There was some of her not-bad soup on the stove, enough for two at a pinch, and in the larder a board of cold meats, a jar of gherkins and some prepared celery and spring onions, and normally just my fancy — not today. I imagined I had anything up to an hour to get through before the next stage was reached. The only thing I could think of to use up some of the time was making myself another gin and tonic, and that used up less than a minute. On a normal Saturday
at past twelve-thirty I’d have been somewhere else, at the golf club, at the squash club, at friends’, always with people. So how was unaccompanied Duke to fill in? Read? Read what?
Suddenly Mandy came into my head, Mandy’s flat with perhaps a Swede in it, perhaps still in it but perhaps by now Mandy as well or instead. The next part was slower. Susan had mentioned the surname. Blackburn. Here was a chance of establishing that there was nothing gruesome or otherwise interesting in Steve’s recent past, and I suppose I also had some dim idea of getting a spot of help, though I could hardly have started to think what sort.
Finding the house phone-book certainly used up some time. When it turned out to be missing from its slot alongside the cook-books I searched the kitchen as usual before running it down in Susan’s study. No helpful crossed lines or wrong numbers turned up, though. Quite soon a young girl’s voice said Hallo with a great deal of alertness and amiability packed into two syllables, English too, very much not the reported Swede, and when I mentioned Mandy I was told she was speaking.

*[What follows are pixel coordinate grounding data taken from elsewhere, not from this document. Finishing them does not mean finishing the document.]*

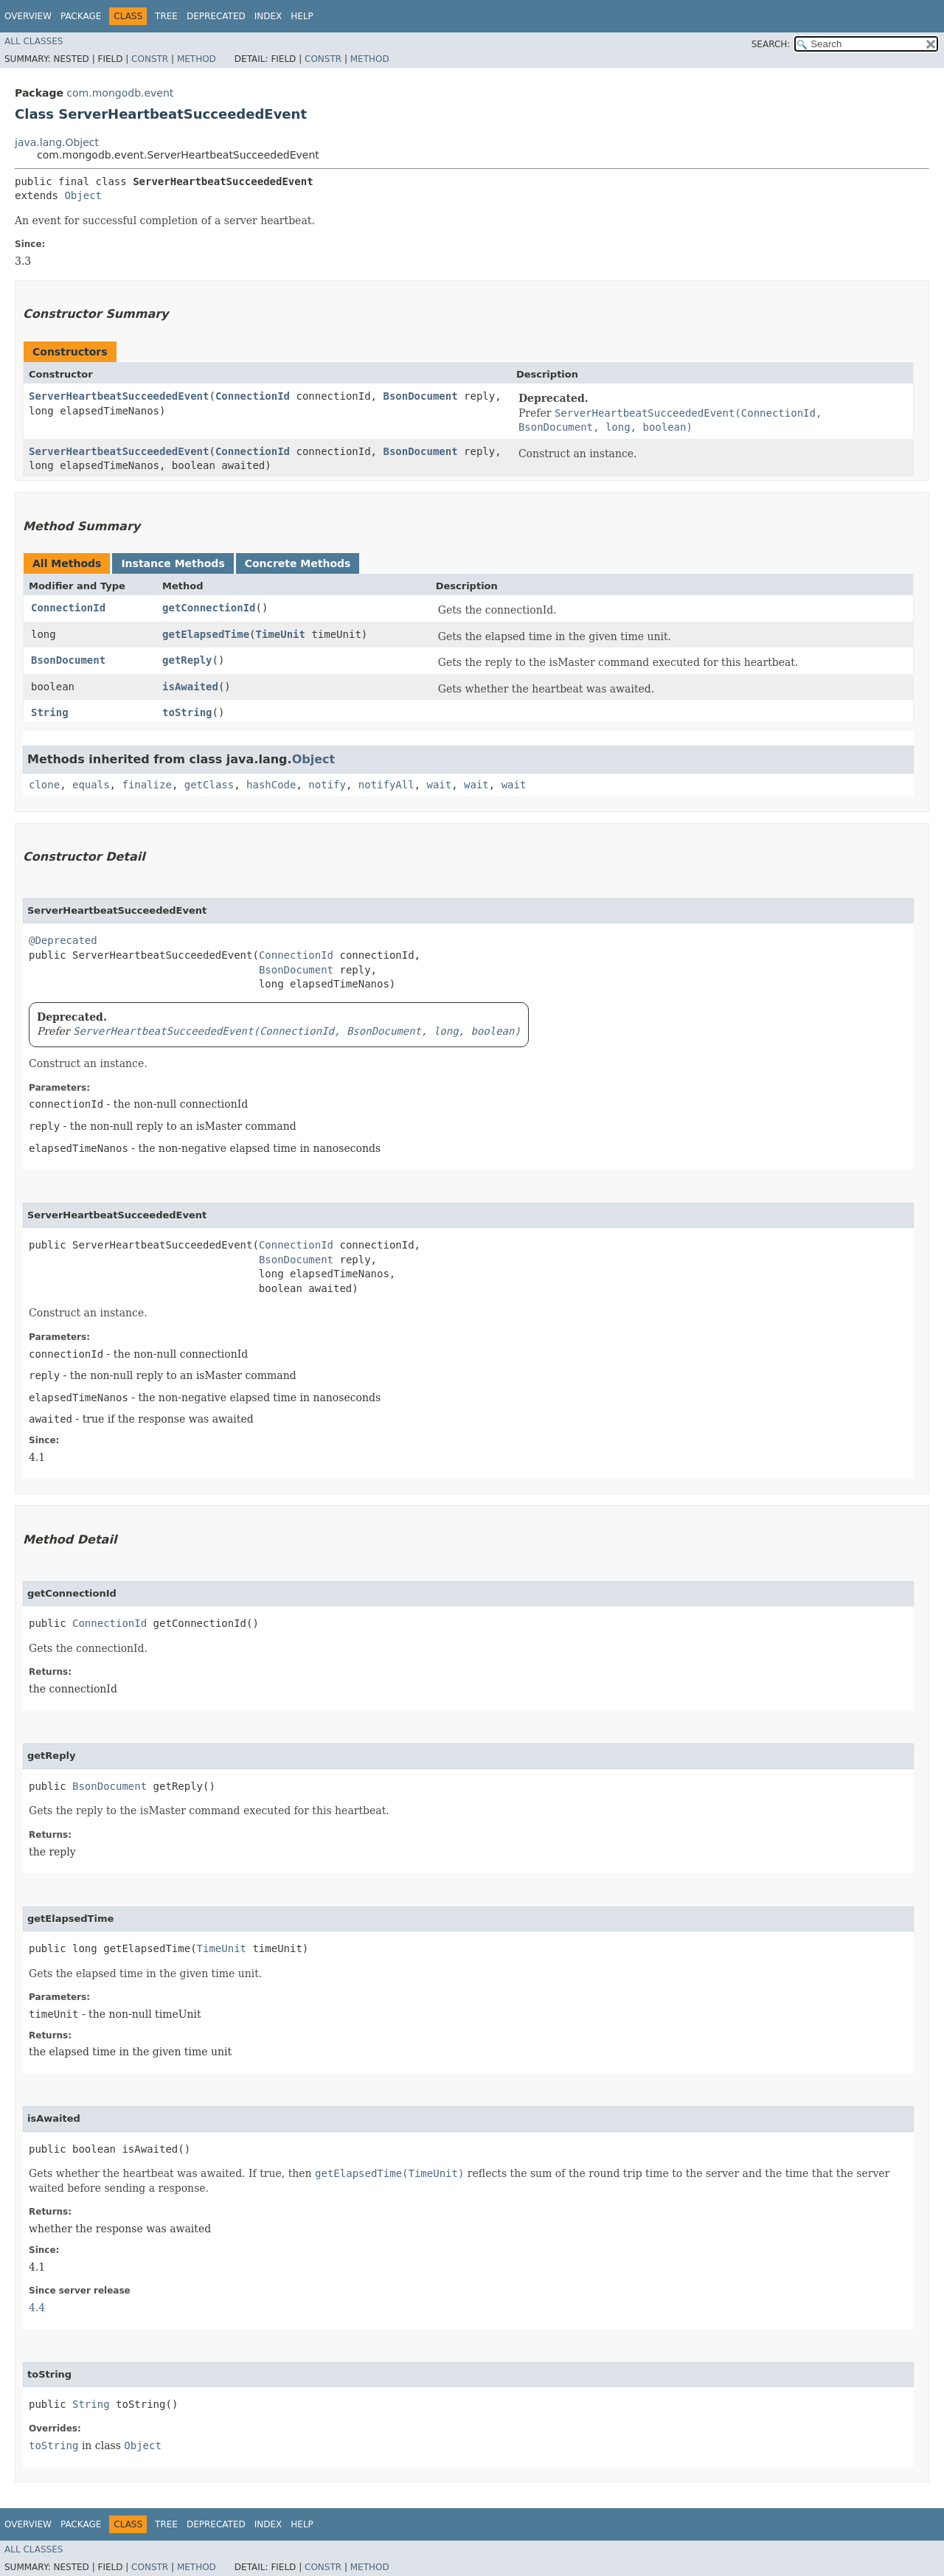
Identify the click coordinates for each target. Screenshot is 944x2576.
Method (196, 59)
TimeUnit (280, 634)
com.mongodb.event (119, 93)
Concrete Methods (298, 563)
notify (327, 785)
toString (187, 712)
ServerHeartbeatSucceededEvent (119, 396)
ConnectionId (252, 396)
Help (302, 16)
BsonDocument (420, 396)
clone (44, 785)
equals (91, 785)
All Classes (33, 41)
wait (439, 785)
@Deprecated (63, 940)
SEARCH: (771, 44)
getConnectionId (208, 608)
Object (83, 195)
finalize (146, 785)
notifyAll (386, 785)
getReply (187, 660)
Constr (149, 59)
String (50, 712)
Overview (28, 16)
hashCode (271, 785)
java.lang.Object (57, 142)
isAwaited (190, 686)
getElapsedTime (205, 634)
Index (268, 16)
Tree (166, 16)
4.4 (37, 2307)
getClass (209, 785)
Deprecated (216, 16)
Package (80, 16)
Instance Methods (172, 563)
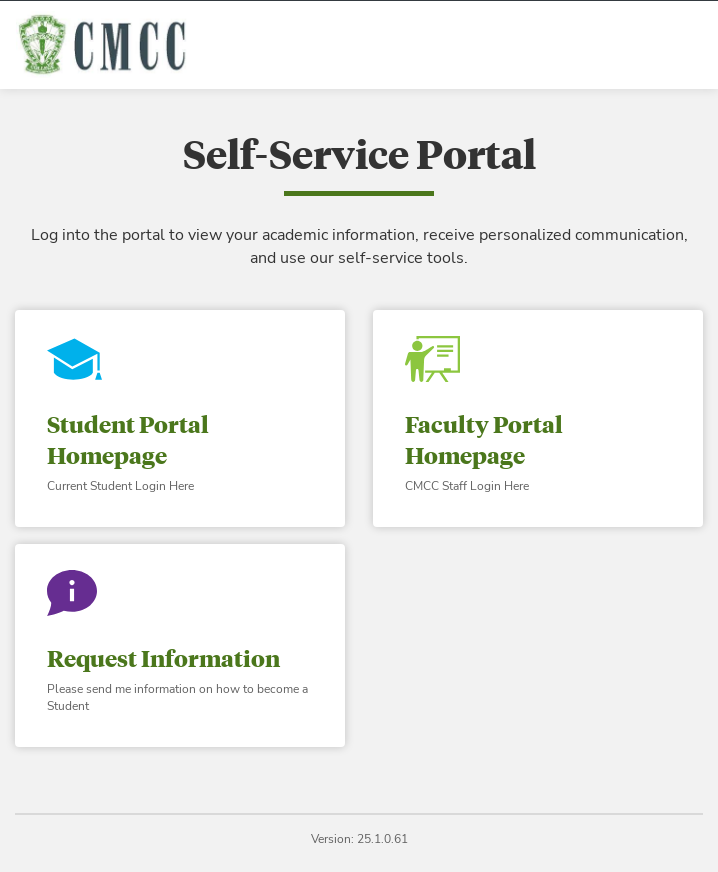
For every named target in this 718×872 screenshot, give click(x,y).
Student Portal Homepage (128, 439)
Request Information (163, 657)
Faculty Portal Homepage (484, 439)
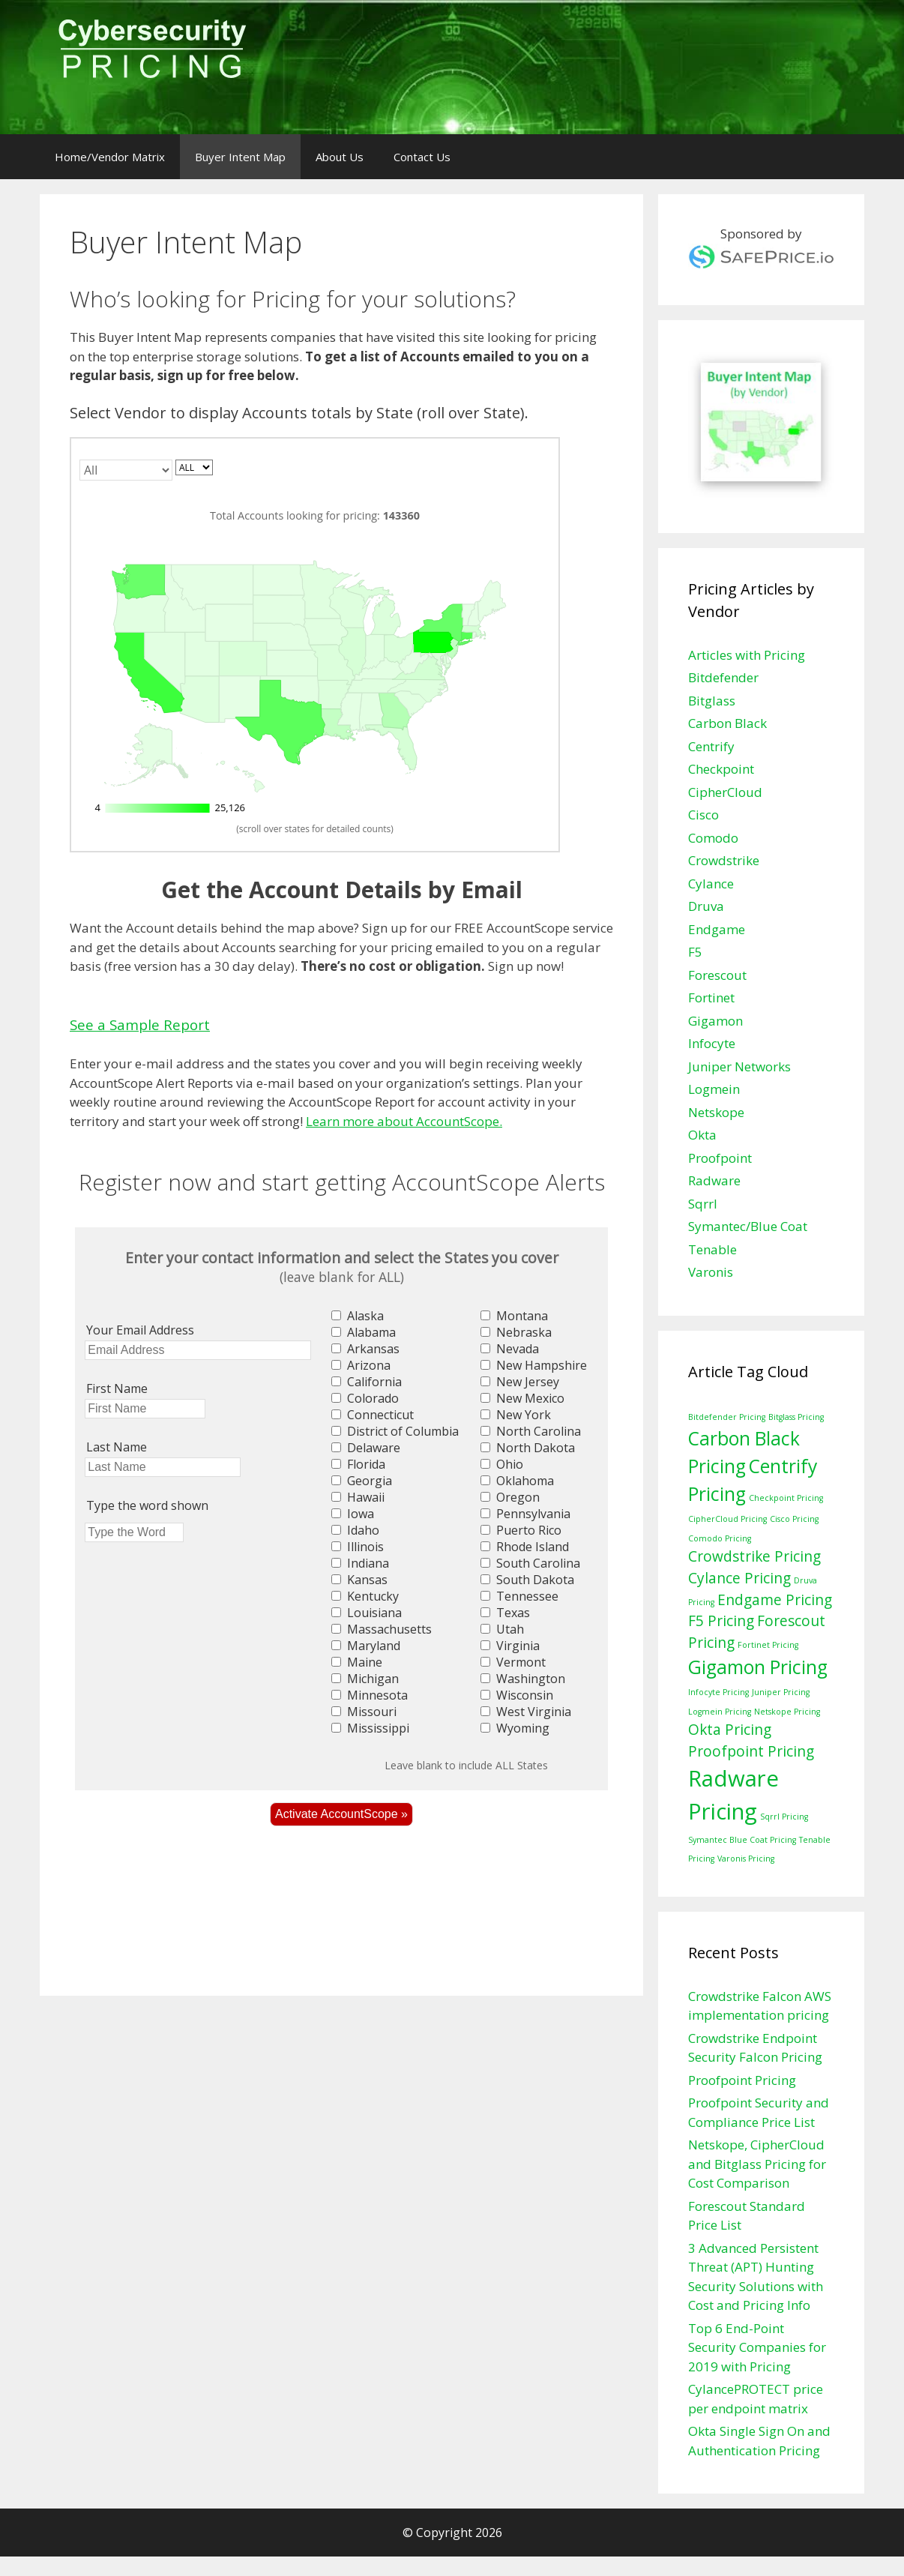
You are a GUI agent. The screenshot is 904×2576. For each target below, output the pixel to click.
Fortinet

‘It’s Stanley Duke here, Mandy, Steve’s father. I’m afraid he hasn’t been too well. How was he when you saw him last?’ That should fetch anything worth fetching, I thought, and very likely much else.
The silence at the other end was so complete that I wondered if I had been cut off. After a moment I said, ‘Mandy?’ and she said simultaneously, ‘Who is that speaking, please?’
‘Stanley Duke. I’m —’
‘Sorry?’
‘Stanley … Duke. Father of Stephen … Duke. Steve. You know.’ Good God, I wanted to bawl, you were going round with him for four months at least, probably more like six, and it can only be three or four weeks since, etc.
‘Who did you want to speak to?’
‘To you, Mandy. You are Mandy Blackburn, aren’t you? Well then, you remember Steve, surely.’ More silence. ‘Tall, rather thin, fair, with a slightly crinkled nose,’ I struggled on, feeling a perfect idiot, but not knowing how else to go about it. ‘Leans forward when he walks … Likes Mahler … Always cleaning his fingernails.’